Judging the emotional states of customer service staff in the workplace: A multimodal dataset analysis

Liu, Ping; Zhang, Yi; Xiong, Ziyue; Wang, Yijie; Qing, Linbo

doi:10.3389/fpsyg.2022.1001885

ORIGINAL RESEARCH article

Front. Psychol., 11 November 2022

Sec. Emotion Science

Volume 13 - 2022 | https://doi.org/10.3389/fpsyg.2022.1001885

Judging the emotional states of customer service staff in the workplace: A multimodal dataset analysis

Ping Liu¹

Yi Zhang^1*

Ziyue Xiong¹

Yijie Wang²

Linbo Qing³

¹School of Business, Sichuan University, Chengdu, China
²School of Business and Tourism Management, Yunnan University, Kunming, China
³School of Electronic and Information Engineering, Sichuan University, Chengdu, China

Background: Emotions play a decisive and central role in the workplace, especially in the service-oriented enterprises. Due to the highly participatory and interactive nature of the service process, employees’ emotions are usually highly volatile during the service delivery process, which can have a negative impact on business performance. Therefore, it is important to effectively judge the emotional states of customer service staff.

Methods: We collected data on real-life work situations of call center employees in a large company. Three consecutive studies were conducted: first, the emotional states of 29 customer service staff were videotaped by wide-angle cameras. In Study 1, we constructed scoring criteria and auxiliary tools of picture-type scales through a free association test.
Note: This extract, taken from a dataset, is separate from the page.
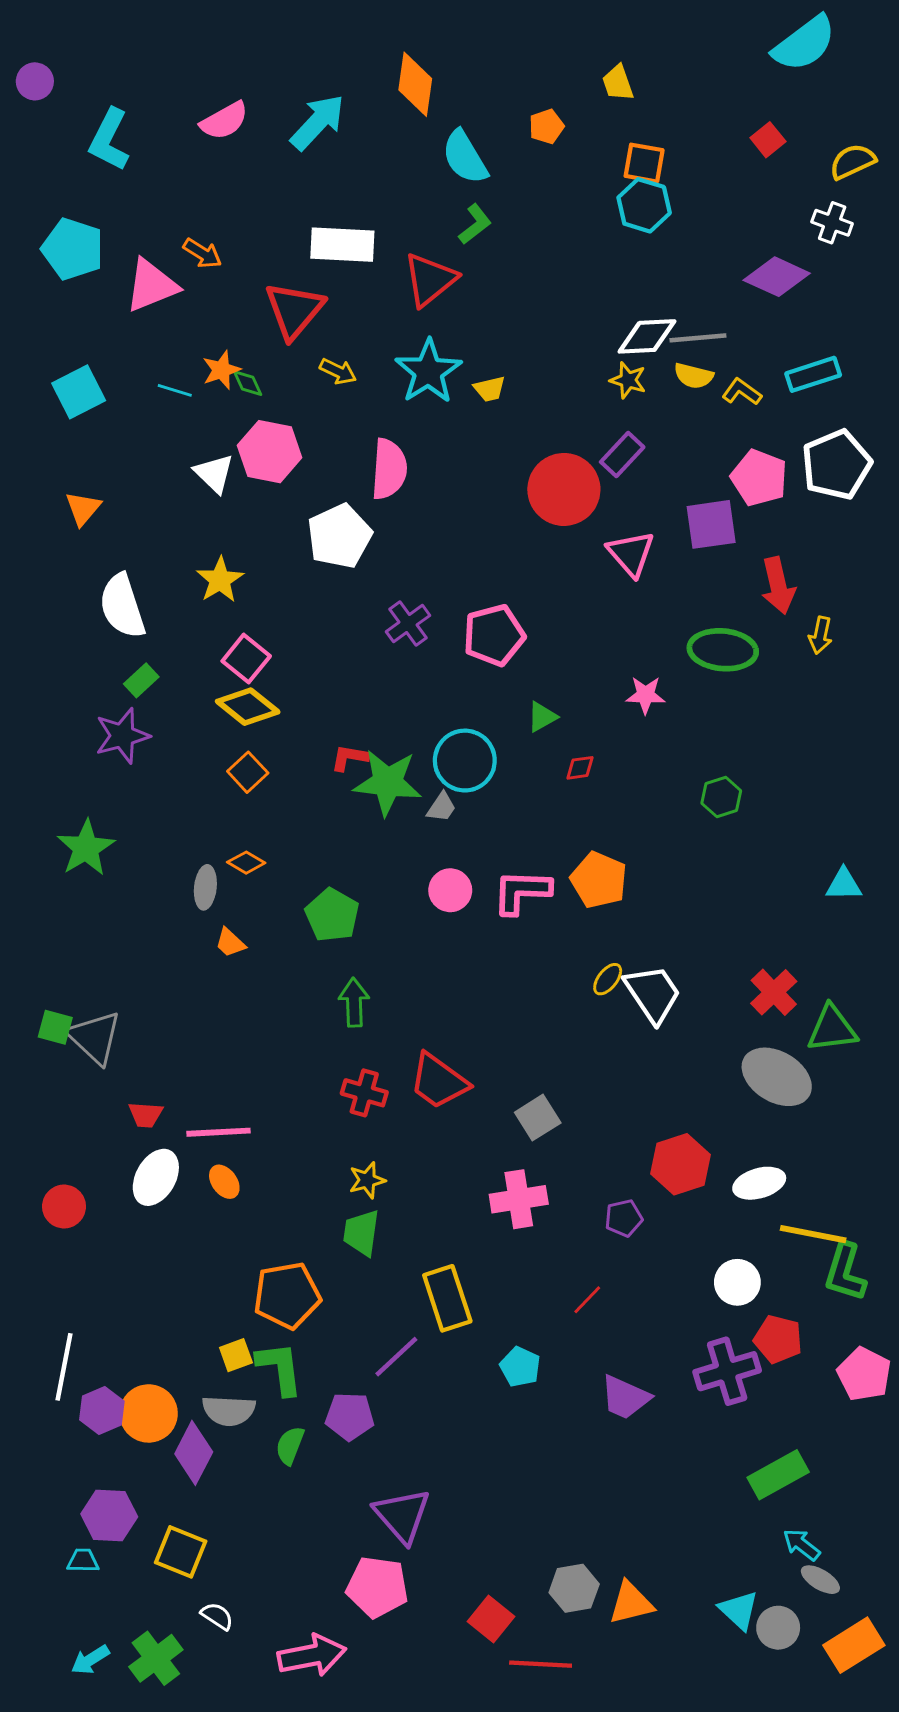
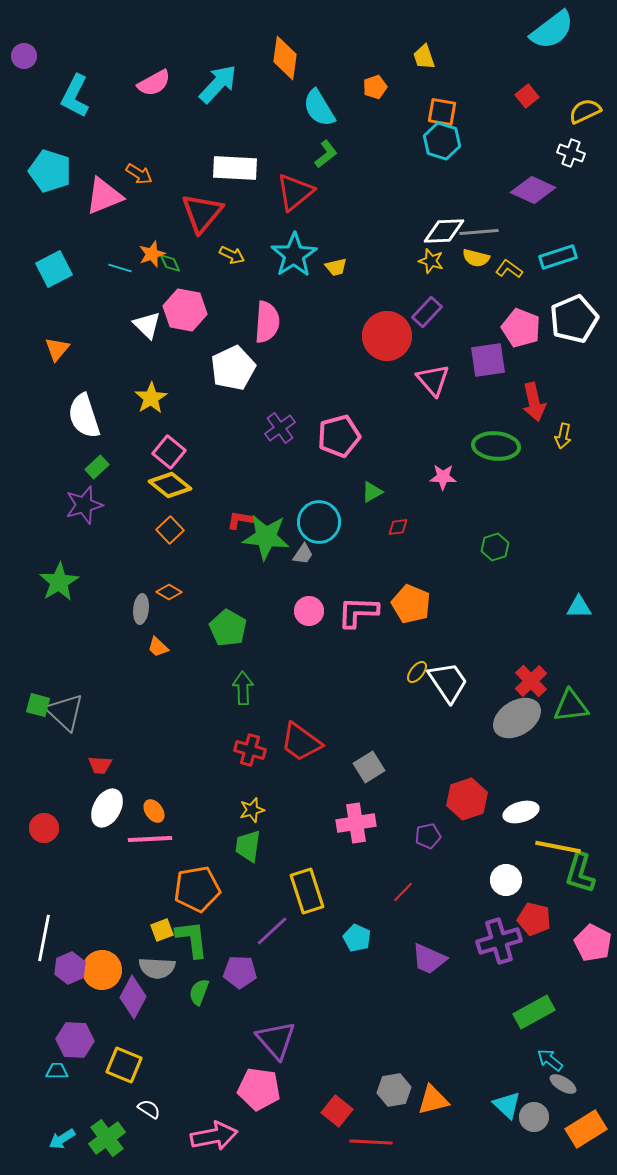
gray ellipse: (777, 1077) -> (517, 718), moved, turned -63
pink line: (219, 1132) -> (150, 839), moved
In Study 2, two groups of experts were invited to evaluate the emotional states of customer service staff. In Study 3, based on the results in Study 2 and a multimodal emotional recognition method, a multimodal dataset was constructed to explore how each modality conveys the emotions of customer service staff in workplace.

Results: Through the scoring by 2 groups of experts and 1 group of volunteers, we first developed a set of scoring criteria and picture-type scales with the combination of SAM scale for judging the emotional state of customer service staff. Then we constructed 99 (out of 297) sets of stable multimodal emotion datasets. Based on the comparison among the datasets, we found that voice conveys emotional valence in the workplace more significantly, and that facial expressions have more prominant connection with emotional arousal.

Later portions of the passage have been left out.